Meu pau estava duro, como em toda manhã. Tentei broxar para mijar em paz, mas, diferente das vezes que o meu pau havia me decepcionado diante de alguma mulher, ele se manteve rígido como se eu fosse o Frota depois da ingestão acidental de dez Viagras. Empurrei o pênis para baixo, fiz força para expulsar a urina da uretra e mirei no centro da privada, porém, como sempre, o jato quente insistiu em acertar a tampa e alguns azulejos. Senti raiva.

Abri a geladeira em busca de algo para acalmar o estômago. Não havia nada por lá. Aliás, havia, dentro dela, uma pilha, um leite travestido de iogurte, um pedaço de bolo que minha avó me trouxe antes de bater as botas e o controle perdido da minha TV. Pensei em suicídio, mas, logo desisti. Pois todas as facas estavam sujas e eu, como sempre, estava com preguiça de lavá-las.

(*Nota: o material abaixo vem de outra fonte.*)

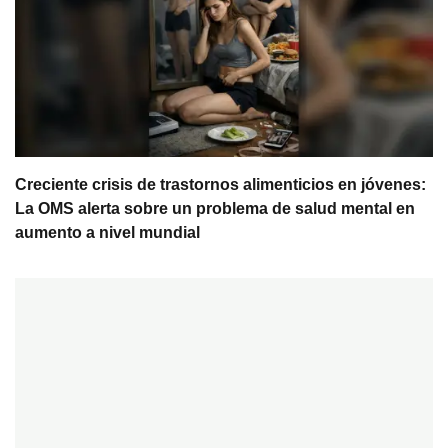
Creciente crisis de trastornos alimenticios en jóvenes:
La OMS alerta sobre un problema de salud mental en
aumento a nivel mundial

Liguei a televisão. E, como sempre, dei de cara com a Ana Maria Braga rindo feito Gremlin possuído pelo Capiroto, ostentando um corte de cabelo que fez eu me lembrar de Fandangos sabor presunto. Mudei rapidamente de canal, afinal, ainda estava com fome. Fui para o Discovery Channel e, por lá, vi um homem comendo um olho de cabra. Juro que aquilo abriu ainda mais meu apetite, pois parecia um ovo de codorna bem suculento. Desliguei a TV. Pensei, mais uma vez, em suicídio. Mas, logo desisti, porque não tinha varal, banheira, lâminas de barbear, torradeira, secador e outros utensílios úteis para apressar a morte.

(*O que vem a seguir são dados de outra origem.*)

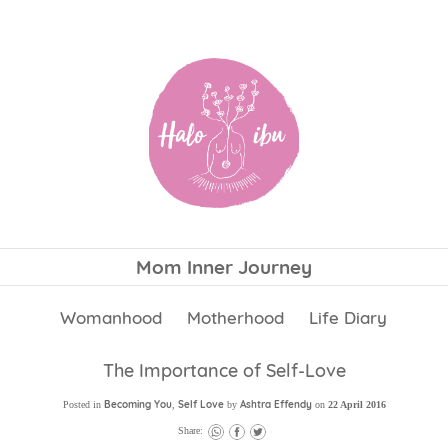
Mom Inner Journey
Womanhood
Motherhood
Life Diary
The Importance of Self-Love
Becoming You
Self Love
Ashtra Effendy
Posted in
,
by
on
22 April 2016
Share:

Estava muito atrasado. Sabia que precisava tomar um banho rápido. Mas, como sempre, dei-me o luxo de bater uma demorada punheta. Gozei pensando na mãe de um amigo. Ou será que virei os olhos imaginando a MC Anitta? Ou será que minha perna bambeou enquanto eu imaginava a Anitta mordiscando os mamilos da mãe de um amigo? Sei lá. Só sei que gozei no ralo, como sempre.

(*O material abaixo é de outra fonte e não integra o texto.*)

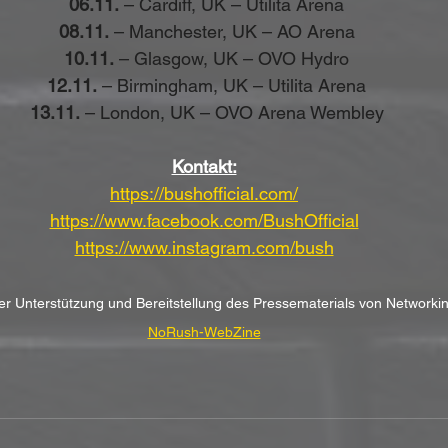
06.11.
 – Cardiff, UK – Utilita Arena
08.11.
 – Manchester, UK – AO Arena
10.11.
 – Glasgow, UK – OVO Hydro
12.11.
 – Birmingham, UK – Utilita Arena
13.11.
 – London, UK – OVO Arena Wembley
Kontakt:
https://bushofficial.com/
https://www.facebook.com/BushOfficial
https://www.instagram.com/bush
her Unterstützung und Bereitstellung des Pressematerials von Networki
NoRush-WebZine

No caminho, já no busão lotado de outros atrasados como eu, percebi que o zíper da minha calça social havia estourado. Senti raiva. Era minha única calça social. Peça que comprei há muito tempo, para ir a uma festa de quinze anos. “Que merda!”, gritei alto, fazendo com que todos os olhares do busão se voltassem para mim. Você, neste exato momento, deve estar achando que estou exagerando e que um zíper estourado não é motivo para tanta raiva, certo? Não seria, se eu estivesse de cueca. Tirei a camisa de dentro da calça e, adivinha? A porra da camisa era curta. Entrei numa bad trip forte, pior do que aquelas que tinha quando fumava maconha. Comecei a suspeitar que todos no ônibus estavam de olho no meu peru. Sabia que não poderia aparecer no trabalho assim. Mandei um SMS para meu chefe informando que minha avó tinha morrido e que, por isso, não poderia comparecer. Ele respondeu assim: “Sua avó morreu de novo, seu filho da puta! Quantas avós você tem? Se ainda tiver alguma, peça emprego para ela.” Aquilo foi a gota d’água! Pensei, mais uma vez, em suicídio. Com tantos sovacos desprovidos de desodorante, matar-me seria fácil. Era só colocar o nariz em algum deles. Pensar naquilo me deu ânsia. Por isso, mais uma vez, desisti de me matar. Torci para que minha morte fosse natural e apostei todas as minhas fichas no motorista do busão. O cara tinha cara de cachaceiro profissional, saca? Mas o filho da mãe foi até meu ponto sem capotar. Senti muita raiva.

Pensei em ligar para meu chefe e implorar para que ele me desse o emprego de volta. Pensei bem e, por saber eu não tinha mais calças e nem telefone de costureiras, resolvi aceitar a demissão.

Entrei em casa, pisei em algo estranho. Era um pedaço de pizza. Aquilo me encheu de esperanças na vida. Comi na hora. Entrei no YouTube, procurei um vídeo antigo da Feiticeira (lembram dela?). Bati uma punheta e, já sem forças para me limpar, peguei no sono. Acordei com o maldito despertador. Não é que o cuzão estava atrasado! Olhei para o relógio, que marcava 15h55. Liguei a TV e sintonizei na Sessão da Tarde. E, como sempre, estava passando “Curtindo a vida adoidado”. Desisti de me matar.